Write code to reverse a C-style string in place

Question

I know this question has been asked many times before, but I just have a few questions about my code below.

So the code below doesn't work because in my while loop I have str != end instead of str < end. Why does it have to be str < end? I'm confused because it seems like the condition str != end should work the same way, since the pointers will eventually be pointing at the same position.

My second question is why we have to do while(*end){end++;} instead of while(end){end++}. Isn't the pointer invalid when we move past the length of end anyway? What is while(end){end++} doing if it's not correct?

My last question is that in other variations of this code, I've seen a condition added to the top of this function that says if(!(*str)){return;}. Is this necessary? My code seems to handle the empty string fine without this. Also, similar to *end vs end, why do we have to do !(*str) instead of !(str)?

   void reverse(char *str){
       char *end = str;
       while(*end){
          end++;
       }
       end--;

       while(str != end){
          char tmp = *str;
          *str = *end;
          *end = tmp;
          str++; end--;
       }
    }

Answer 1

1. Why does it have to be str < end?

Consider what happens for strings with an even number of characters, e.g. "abcdef".

2. why we have to do while(*end){end++;} instead of while(end){end++}.

You're looking for the null byte terminating the string, i.e. when the pointer end points to a null byte. Using the latter version which make the loop terminate only when the pointer points to address zero.

3. I've seen a condition added to the top of this function that says if(!(*str)){return;}. Is this necessary?

NoYes! As the other answers correctly pointed out, the check avoids that --end; is executed.

Answer 2

You increment str and decrement end at the same time (str++; end--;). So it's possible for them to hop over each other and never be equal when you come to compare them.

In your current implementation, if an empty string is passed (*str==0) then you still unconditionally decrement end (end--, 5th line of function). So now it looks like str starts out larger than end which is bad news if str!=end is the conditional in your loop (I say "looks like" because, as pointed out by Cornstalks, it's actually undefined behaviour—under some circumstances the compiler might for example adjust end so that points too far ahead of str). In any event, it's even worse news as soon as you dereference end, because you're likely messing with unallocated memory.

As for your question about !(*str) : if *str==0 that means that the string is empty, whereas if str==0 that means the calling function has passed you a NULL string pointer. You should check for both eventualities—specifically, to avoid blowing up the universe, check whether the pointer is NULL first, before you attempt to dereference it.

Answer 3

I want to specifically answer the question regarding whether if(!(*str)){return;} is necessary.

Yes, it is absolutely necessary with your current code.

Without it, end-- will be executed. This means that end will be decremented outside of the valid range [str, str + strlen(str) + 1] (you can increment a pointer one-past the end of its memory block, but you can't dereference it).

Doing so is actually undefined behavior. A pointer outside if a valid memory range is undefined behavior, even if you don't dereference it.
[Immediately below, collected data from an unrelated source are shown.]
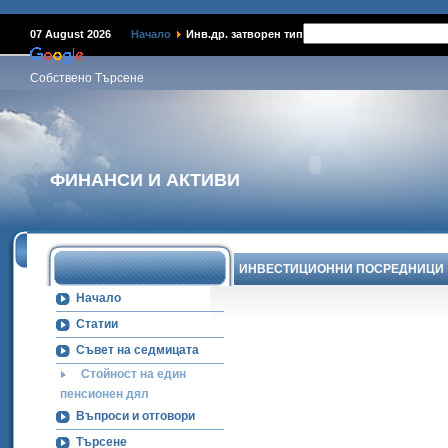
07 August 2026
Начало
Инв.др. затворен тип
Собствено Търсене
ФИНАНСИ И АКТИВИ
ИНВЕСТИЦИОННИ ПОСРЕДНИЦИ
Начало
Статии
Съвет на седмицата
Стойност на един
пенсионен дял
Въпроси и отговори
Търсене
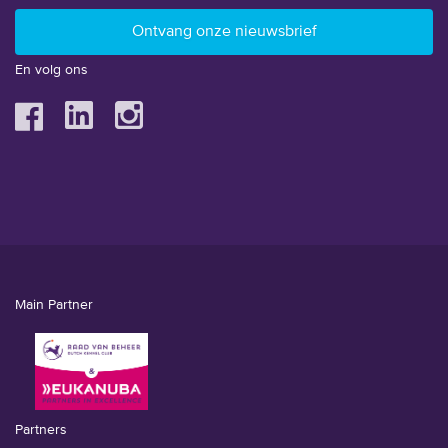
En volg ons
Main Partner
Partners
For example, if your computer is using a segmented memory model, then your comparison (str < end) might still be true, even if you have an empty string and you decremented end (in this case, end could have wrapped around and str < end is still true).
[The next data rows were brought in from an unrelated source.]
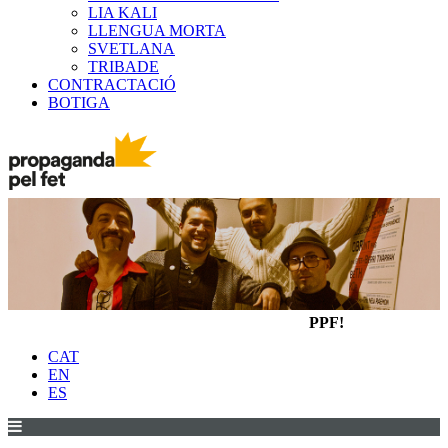
LIA KALI
LLENGUA MORTA
SVETLANA
TRIBADE
CONTRACTACIÓ
BOTIGA
PPF!
CAT
EN
ES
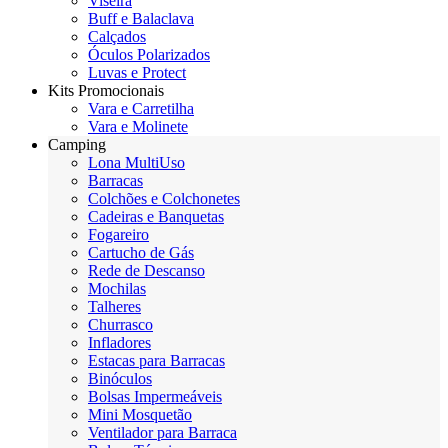
Viseira
Buff e Balaclava
Calçados
Óculos Polarizados
Luvas e Protect
Kits Promocionais
Vara e Carretilha
Vara e Molinete
Camping
Lona MultiUso
Barracas
Colchões e Colchonetes
Cadeiras e Banquetas
Fogareiro
Cartucho de Gás
Rede de Descanso
Mochilas
Talheres
Churrasco
Infladores
Estacas para Barracas
Binóculos
Bolsas Impermeáveis
Mini Mosquetão
Ventilador para Barraca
Consider, for example, a aaaa:bbbb segmented memory model. aaaa is the segment, bbbb is the offset within the segment. If str is a pointer to 1234:0000, and you decrement it, it could be a new value 1234:ffff. Why didn't the segment decrement? Because the compiler knows you can't jump segments; a pointer can only point to data within the current segment. So when doing pointer arithmetic, it only modifies the offset (the lower two bytes) of the pointer. Now, str < end is still true, and the code will continue and wreck havoc.

Answer 4

1. The condition str != end will give you adequate results only if your string has an odd number of characters. Otherwise it is well possible that you have the following sequence:

   str 0 1 2

   end 3 2 1

   At this point, str != end is still true, although your pointers already passed the middle of the string.

2. while(end) doesn't check if the pointer is valid in the sense that it is pointing to a value you previously assigned to that memory address. It only checks if end is different from NULL.
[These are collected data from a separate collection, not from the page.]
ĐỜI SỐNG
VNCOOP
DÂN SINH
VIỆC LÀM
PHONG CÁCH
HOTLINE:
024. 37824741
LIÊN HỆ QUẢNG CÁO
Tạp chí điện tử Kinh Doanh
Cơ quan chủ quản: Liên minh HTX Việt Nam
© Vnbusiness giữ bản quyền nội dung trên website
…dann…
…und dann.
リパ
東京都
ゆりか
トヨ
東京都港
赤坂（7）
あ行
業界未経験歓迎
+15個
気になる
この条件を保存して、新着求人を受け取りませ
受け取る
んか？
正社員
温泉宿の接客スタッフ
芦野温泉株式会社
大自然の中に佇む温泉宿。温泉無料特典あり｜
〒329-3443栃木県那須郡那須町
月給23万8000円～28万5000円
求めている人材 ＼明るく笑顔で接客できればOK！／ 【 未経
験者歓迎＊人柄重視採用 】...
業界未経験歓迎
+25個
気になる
3. This is not technically necessary, but it ensures that you exit the function immediately if the string is empty, without doing any additional work.

   Edit: As pointed out by Cornstalks, it is necessary to check this.

Answer 5

You need to have str < end because you do str++; end--;. What happens if end is exactly above str and you do str++; end--;? After that str will be exactly above end and they will differ but you don't want to continue your loop.

end is allways a pointer. It might point to some valid memory or it might point somewhere which will give you a segfault if you try to access that memory. Increasing a pointer will only make it point to a higher address. It will not become NULL just because the address is invalid. That is why you have to look at *end to find the end of your null terminated string.

With your current code it does not seem necessary to have the check if(!(*str)){return;} as empty strings are catched by the fact that str and end becomes the same. However, it might be a good idea to add if(!str){return;} to avoid getting a segfault if someone calls your function with a NULL pointer.

Answer 6

it seems like the condition str != end should work the same way, since the pointers will eventually be pointing at the same position.

That depends on whether the string has an even or an odd number of characters. In the former case, the str and end pointers will move past each other and will never be equal.

What is while(end){end++} doing if it's not correct?

This is checking whether end is NULL, and you are not setting end to NULL.